March 29, 2006

Casserole Comfort

Nothing evokes personal memories of death more precisely than a chilling processional of "comfort food" casserole dishes piling up on the kitchen countertops of my childhood home in Cedartown, Georgia.

Sweet potato prayers, mummified macaroni and cheese, tuna helper tears, deathly chicken & dumplings, sorrowful sphaghetti, bereaved banana puddin, even sympathy spam casserole. As soon as anyone bit the dust (with the exception of drunk cousin Lavar who drowned in his fiancĂ©e’s daughter’s kiddie pool), countless, ceramic dishes and Tupperware bowls began their death-dirge down the linoleum hallway into our family’s lime green kitchen, seemingly on their own to settle, shellacked in a Saran wrap sarcophagi, for a grueling, month long consumption by my brother and I.

And I’m talking countless, endless casseroles! Everyone sends a casserole when there’s a death in the South. And the food keeps coming long after the deceased is well pumped through with chemicals, gussied up in a slit-down-the-back tux and buried as deep as ricotta in a bubbling, gooey lasagna.

The ”better” families (better meaning the ones of prestige … or those who want to appear prestigious, it’s a very fine point of distinction) send actual cookware with serving spoons. Most, however, offer their sludge of sorrow in simple aluminum foil dishes. No clean up and, most importantly, the sympathetic sender has absolutely no need to retrieve a piece of cookware from the bereaved, and thus be cajoled into offering additional assistance.

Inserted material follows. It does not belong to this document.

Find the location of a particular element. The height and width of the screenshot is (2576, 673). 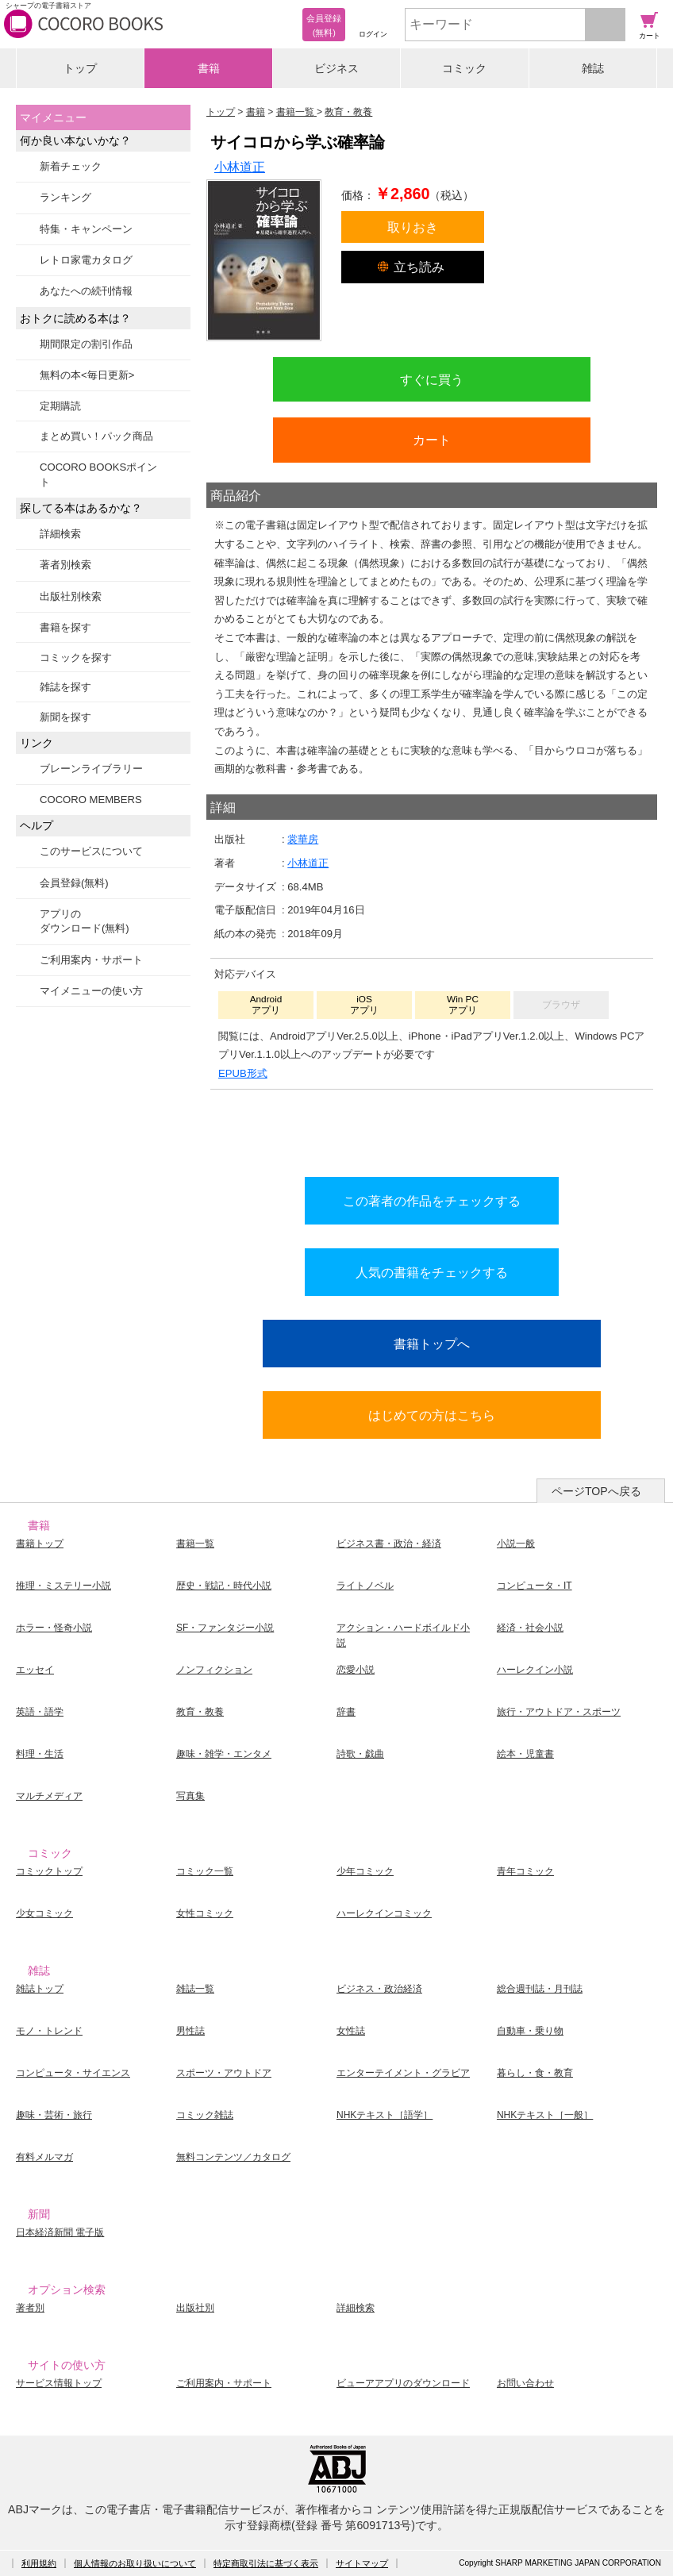

ブレーンライブラリー is located at coordinates (91, 769).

Because in the South, face-to-face with the survivors of tragedy, you absolutely must offer “is there anything else I can help you with?” And 9 out of 10 times it’s merely decorum. As a survivor of death you’re expected to accept the generous thirty or forty casseroles, however that’s the limit! Any assistance beyond that and you’re pushing into the accepted boundaries of public sympathy. You’re expected to bury your sorrow and needs until the public is out of sight.

Be thankful God's children gave you those casseroles and cry in private.

4 comments:

Anonymous said...

Casseroles are hilarious.
Casseroles are funny.
I hope someone dies soon.
Cuz casseroles are yummy.

Anonymous said...

I make casserole like once a month. I live a sad life.

Anonymous said...

The best casserole recipes come from The Joy of Cooking. I love how they require you to add exactly one can of Cream of Mushroom soup and then, at the end, you are asked to crumble some potato chips over the top (optional). Genius!

circleinasquare said...

The canned string bean one!

With the fried onion things on top!

We only had dour Indian puddings and mince pies at our post internment Yankee suppers, 'till Uncle Walter married a Seventh Day Adventist woman from West Virginia. They built a large house where the cow barn used to be, and family events moved over there from Grandpa's next door. She was all casserole, all the time, heavily influenced by the pages of Good Houskeeping and Mc Calls.

Ruth didn't allow spirits in her home, so I made Mom's Manhattans down the hill at Grandpa's, then brought them up to the solemn gatherings, each one secreted in a "tea" cup, and further camouflaged with a Lipton's tag dangling from the rim.